私は彼の手を握り返し、渾身の力で──世界を押し広げた。
「……んぎゃあぁぁぁぁぁーーっ!!」
元気な産声。 同時に、部屋中を渦巻いていた魔力の嵐が、ピタリと止んだ。
ふわり、と温かい光が分娩室を満たす。
「……はぁ、はぁ……」
全身の力が抜けた。 私の視界の端に、助産師さんに抱き上げられる、小さな、赤い塊が見えた。
「おめでとうございます! 元気な男の子ですよ!」
男の子。 その言葉を聞いた瞬間、アレクセイさんが崩れ落ちた。
「……やった……。リアナ……やったぞ……」
「……はい」
助産師さんが、産湯につかった赤ちゃんを、綺麗なタオルに包んで連れてきてくれた。
私の胸の上に、ずっしりとした重みが乗る。
「……はじめまして」
私は震える手で、その小さな頬に触れた。
温かい。柔らかい。 アレクセイさんと同じ、少し銀色がかった髪の産毛。 まだくしゃくしゃの顔だけど、世界で一番愛おしい顔。

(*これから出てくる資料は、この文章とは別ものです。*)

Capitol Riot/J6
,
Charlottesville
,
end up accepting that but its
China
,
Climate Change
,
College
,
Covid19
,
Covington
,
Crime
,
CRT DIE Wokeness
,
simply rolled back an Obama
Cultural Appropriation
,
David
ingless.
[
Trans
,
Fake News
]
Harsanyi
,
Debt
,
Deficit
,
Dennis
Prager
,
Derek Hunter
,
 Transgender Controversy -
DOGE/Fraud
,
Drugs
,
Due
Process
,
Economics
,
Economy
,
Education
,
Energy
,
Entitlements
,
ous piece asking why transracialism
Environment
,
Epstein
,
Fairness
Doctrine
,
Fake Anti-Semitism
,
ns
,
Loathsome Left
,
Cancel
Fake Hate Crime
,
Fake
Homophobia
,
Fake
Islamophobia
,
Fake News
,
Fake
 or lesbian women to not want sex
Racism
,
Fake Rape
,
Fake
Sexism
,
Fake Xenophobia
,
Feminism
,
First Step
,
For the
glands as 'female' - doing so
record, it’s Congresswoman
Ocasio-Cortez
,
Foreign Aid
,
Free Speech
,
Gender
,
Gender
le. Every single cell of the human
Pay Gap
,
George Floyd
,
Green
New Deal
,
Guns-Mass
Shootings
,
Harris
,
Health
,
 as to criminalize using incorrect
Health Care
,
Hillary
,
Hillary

「……よく頑張ったな、リアナ。……本当に、ありがとう」
アレクセイさんが、私と赤ちゃんの両方を抱きしめるように覆いかぶさる。
彼のアメジストの瞳からは、大粒の涙がボロボロとこぼれ落ちていた。
「見てくれ。……私の指を握っている。なんて力強いんだ」
「ふふ。……将来は、貴方を超える魔法使いになりますね」
私たちは泣き笑いで顔を見合わせた。
激動の出産劇。 宰相の悲鳴と、魔力暴走のオマケ付き。でも、結果は最高だ。これ以上の「黒字」はない。
その時だった。
「……あぅ?」
腕の中の赤ちゃんが、ゆっくりと目を開けた。
その瞳の色を見て、私は息を呑んだ。
「……アレクセイさん。見て」
「ん?」
その瞳は、アレクセイさんの『アメジスト(紫)』と……私の『トパーズ(黄金色)』だった。 右目が神秘的な紫。左目が、蜂蜜を溶かしたような深い黄金色。
二人の色を受け継いだ、美しい「オッドアイ」だ。
「……右目は私で、左目はリアナか」
「ええ。……見事に半分こですね」
そして、赤ちゃんは私とアレクセイさんの顔をじっと見つめると──。
パチンッ。
小さな指を鳴らすような仕草をした。 その瞬間。 アレクセイさんが流していた涙が、空中で結晶化し、キラキラと輝く「ダイヤモンドの粒」に変わって降り注いだ。
「……なっ!?」
「……物質変換魔法?」
生まれた瞬間に、父親の涙を宝石に変える赤ちゃん。
私とアレクセイさんは、顔を見合わせ──
そして、同時に吹き出した。
「……あはは! さすがはアインスワース家の子だ!」
「ええ。……これなら、将来お金には困りませんね」
私の計算機の中に、新たな項目が追加された。
『長男:計算不能の可能性を秘めた、我が家の最高資産』。
新しい生活の幕開けは、宝石の雨と共に始まった。